Non-resident aliens (NRAs) with previous U.S. nationality or permanent residence once were treated virtually the same as other NRAs for purposes of entry or re-entry to the United States.

This status began to change in 1996, when Congress enacted the Reed Amendment to the Immigration & Nationality Act. The amendment gives the U.S. Attorney General the discretion to deny re-entry into the United States to a former U.S. citizen who renounced U.S. citizenship in order to avoid U.S. taxation.

To rent or buy this 54 minute video with Costa Rica Attorney Roger Petersen please visit our Video On Demand page here.

Exclusion is limited to former U.S. citizens and doesn’t include former Green Card holders. (The Attorney General’s authority transferred to the Secretary of Homeland Security under the Homeland Security Act of 2002.)

While the authority of the Reed Amendment has never officially been issued, some U.S. consular officials have denied visa applications from former U.S. citizens, apparently using the Reed amendment as an excuse. This is despite the fact that according to the Department of State Foreign Affairs Manual,

The Department of Homeland Security has not published implementing regulations on INA 212(a)(10)(E) (8 U.S.C. 1182), so no procedures implementing this law are currently in effect.

Then, only a few weeks ago, Senators Charles Schumer (D-N.Y.) and Bob Casey (D-Pa.) introduced legislation (The “Ex-PATRIOT Act”) that would permanently bar “covered expatriates” from ever returning to the United States.

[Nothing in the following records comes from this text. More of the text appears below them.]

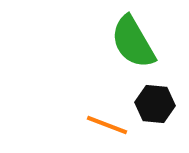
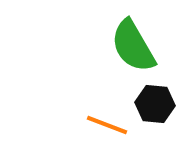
green semicircle: moved 4 px down
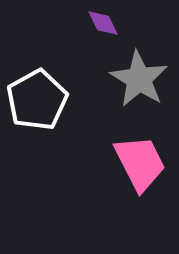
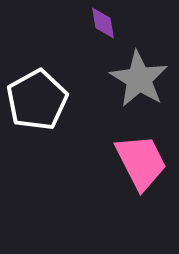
purple diamond: rotated 16 degrees clockwise
pink trapezoid: moved 1 px right, 1 px up
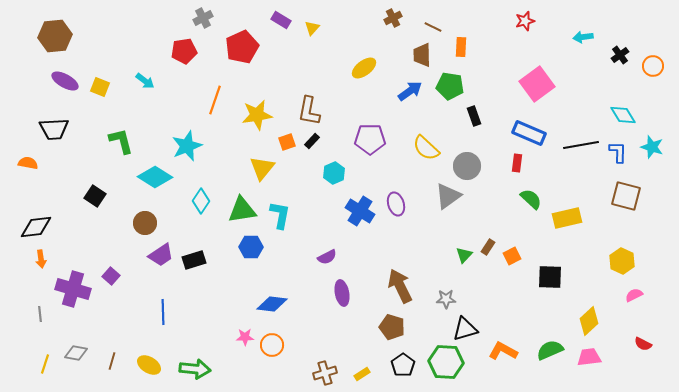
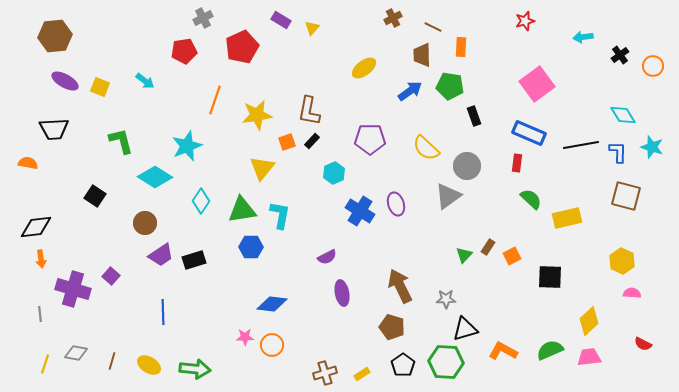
pink semicircle at (634, 295): moved 2 px left, 2 px up; rotated 30 degrees clockwise
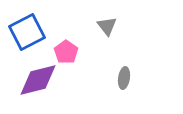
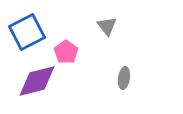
purple diamond: moved 1 px left, 1 px down
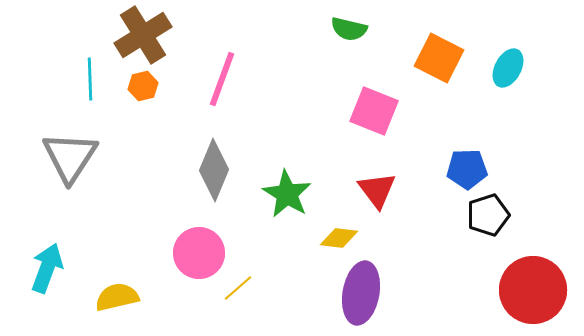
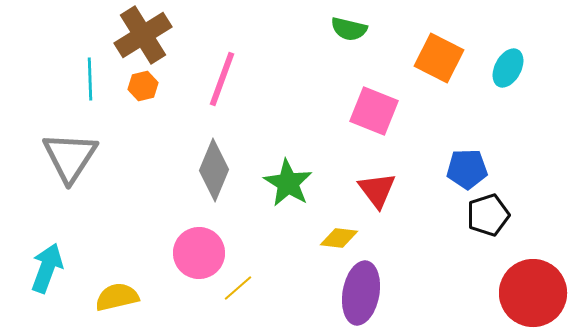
green star: moved 1 px right, 11 px up
red circle: moved 3 px down
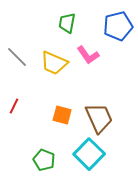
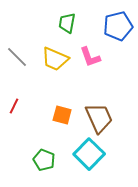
pink L-shape: moved 2 px right, 2 px down; rotated 15 degrees clockwise
yellow trapezoid: moved 1 px right, 4 px up
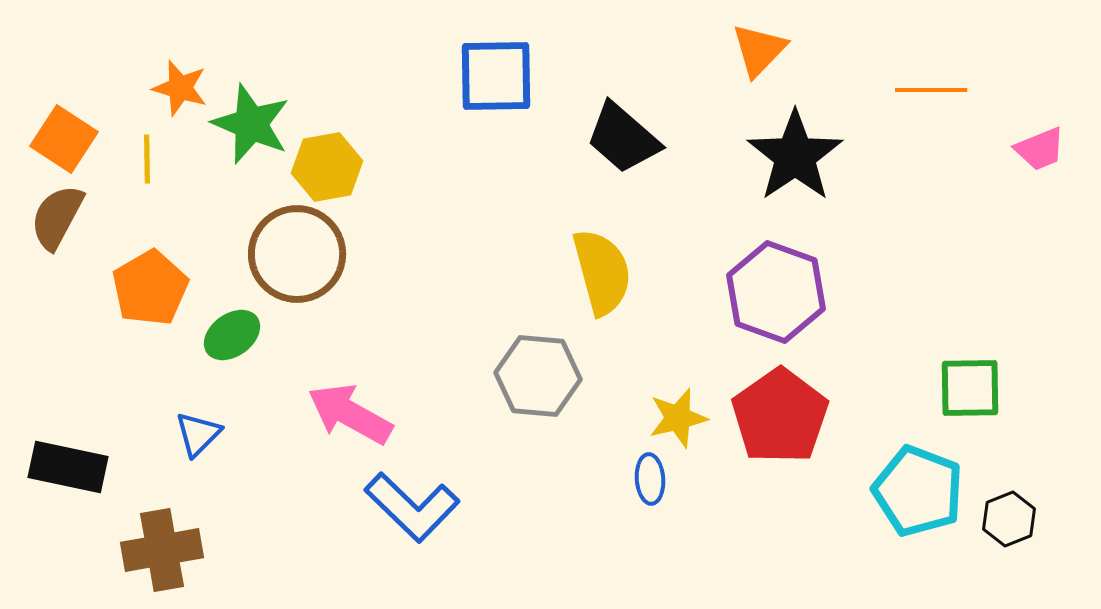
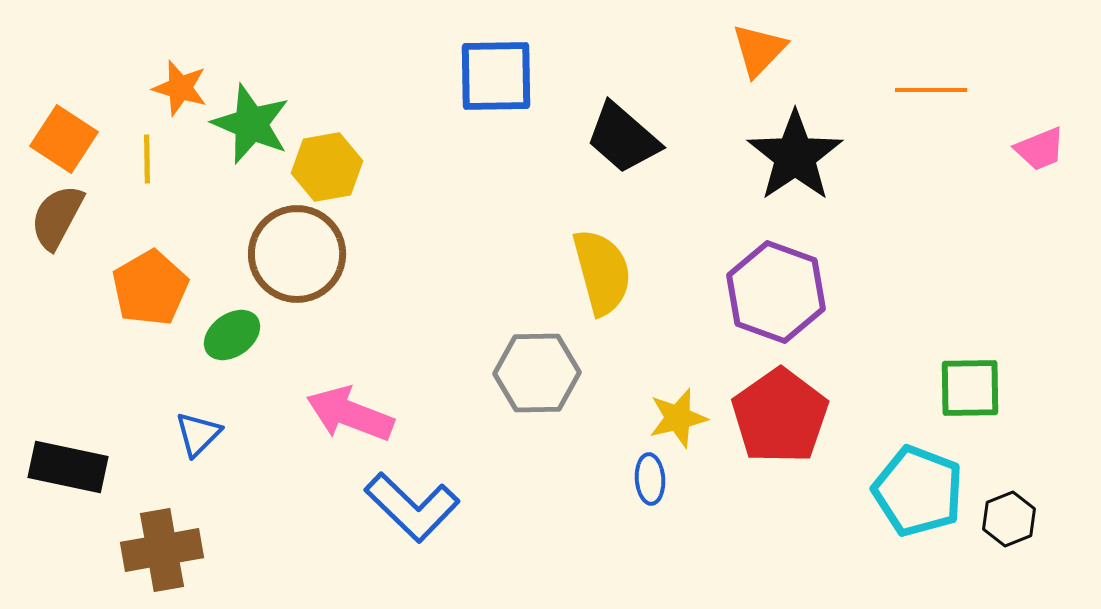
gray hexagon: moved 1 px left, 3 px up; rotated 6 degrees counterclockwise
pink arrow: rotated 8 degrees counterclockwise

What’s more, the law would be retroactive to anyone expatriating up to ten years prior to its enactment. However, in common with the Reed Amendment, it would apply only to former U.S. citizens–not to former green card holders.

A “covered expatriate” is someone who at the time of expatriation meets one or more of the following tests:

  • A global net worth exceeding $2 million
  • Average annual federal income tax liability exceeding $151,000 for the five years preceding expatriation
  • Fails to certify compliance with all federal tax and reporting obligations for the five years preceding expatriation.

The Advantages of a “Visa-Waiver” Passport

Fortunately, the Ex-PATRIOT Act hasn’t been enacted. But even without it, I’ve recently learned of a few examples where former U.S. citizens have been denied a re-entry visa to the United States. Visa denial hasn’t been based on the Reed Amendment or any other tax or wealth-related justification. Instead, it’s been based on section 214(b) of the Immigration & Nationality Act. In visa denials under this provision, the applicant:

…did not overcome the presumption of immigrant intent, required by law, by sufficiently demonstrating that you have strong ties to your home country that will compel you to leave the United States at the end of your temporary stay.

In one case, the applicant had very strong ties to his adopted country, and could prove it. However, he didn’t bring sufficient evidence of these ties to his visa interview, and thus was denied re-entry. Returning a few days later with a residence permit, driver’s license, employment contract, rental contract, etc., he succeeded in obtaining a visitor’s visa.

Therefore, if you expatriate and want to return to the United States to visit, bring as much evidence as possible to prove you’re completely bound to your new country of residence. Increasingly, other countries–especially in the European Union–are demanding similar proof of permanent ties to another country before granting visitor’s visas.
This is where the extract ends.